Bank on it: There is a price to pay.TWO of the country’s biggest banks have warned that funding pressures will keep climbing for years to come, setting the scene for more disputes over their mortgage rate decisions.
Despite bankers previously predicting funding costs would cool off from this year, ANZ and Westpac executives yesterday said there had been no let-up in offshore turbulence or competition for deposits.
Instead, banks would be forced to pay a premium to access funds overseas for another five years, the acting chief operating officer of Westpac’s financial services division, Jim Tate, said.
The predictions, which suggest banks are unlikely to pass on any further official interest rate cuts in full, were made before a Senate inquiry into how the global financial crisis has changed banking.
ANZ’s deputy chief, Graham Hodges, said the biggest pressure on its cost of funds was the fierce competition for deposits, which continued to heat up. Banks obtain about half their funding from deposits, but are looking to lift this to 60 per cent, forcing them to offer higher interest rates to savers.
The competition for funds, alongside jittery overseas markets, would continue pushing up the banks’ costs for the next two years, he said.
”The overall impact at this stage looks as though we’ve got another two years where costs will continue to rise step by step,” Mr Hodges said in Sydney.
Westpac’s Mr Tate told the inquiry there would be no let-up in overseas lenders’ demands that Australian banks pay extra for borrowed funds.
Big banks were paying 1.5 percentage points over the benchmark cost to access long-term capital markets, he said, compared with 0.25 percentage points before the 2008 financial crisis.
”You would think that under normal, ongoing, quite predictable growth, that spread would come in, but we’re not at that point and we’re a good five years away from being at that point,” Mr Tate said.
In 2010, Westpac chief executive Gail Kelly said her best guess was that funding costs would cool off from this year.
Commonwealth Bank group executive David Cohen also said the competition for deposits had made bank funding more sustainable. But the relatively high taxation of income earned from interest was limiting the role of deposit funding.

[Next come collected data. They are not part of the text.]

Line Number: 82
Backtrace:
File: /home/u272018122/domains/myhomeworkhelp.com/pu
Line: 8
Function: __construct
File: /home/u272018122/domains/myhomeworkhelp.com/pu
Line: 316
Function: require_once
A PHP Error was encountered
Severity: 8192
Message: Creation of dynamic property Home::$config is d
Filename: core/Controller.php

Mr Cohen also defended the bank against claims its $2 billion takeover of BankWest at the height of the financial crisis had harmed competition, saying the deal saved Australia from a financial shock.

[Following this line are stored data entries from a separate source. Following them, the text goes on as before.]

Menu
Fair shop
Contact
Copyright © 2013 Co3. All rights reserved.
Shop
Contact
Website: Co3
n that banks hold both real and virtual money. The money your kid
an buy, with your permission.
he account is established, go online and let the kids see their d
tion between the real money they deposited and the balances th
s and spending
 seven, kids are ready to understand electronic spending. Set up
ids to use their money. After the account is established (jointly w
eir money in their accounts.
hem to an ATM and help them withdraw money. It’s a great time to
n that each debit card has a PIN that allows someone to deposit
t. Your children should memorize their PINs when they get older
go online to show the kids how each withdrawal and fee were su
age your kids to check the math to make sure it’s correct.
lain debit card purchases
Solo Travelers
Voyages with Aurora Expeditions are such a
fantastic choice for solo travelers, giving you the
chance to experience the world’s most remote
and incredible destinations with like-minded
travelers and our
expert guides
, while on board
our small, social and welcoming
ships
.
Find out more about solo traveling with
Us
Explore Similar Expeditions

While bank costs are rising, banks are no longer enjoying rapid credit growth that fuelled bumper profits before the global financial crisis.
The Reserve Bank’s assistant governor, Guy Debelle, said that after mortgage growth of almost 20 per cent early last decade, credit was more likely to expand at the pace of the broader economy.
This story Administrator ready to work first appeared on Nanjing Night Net.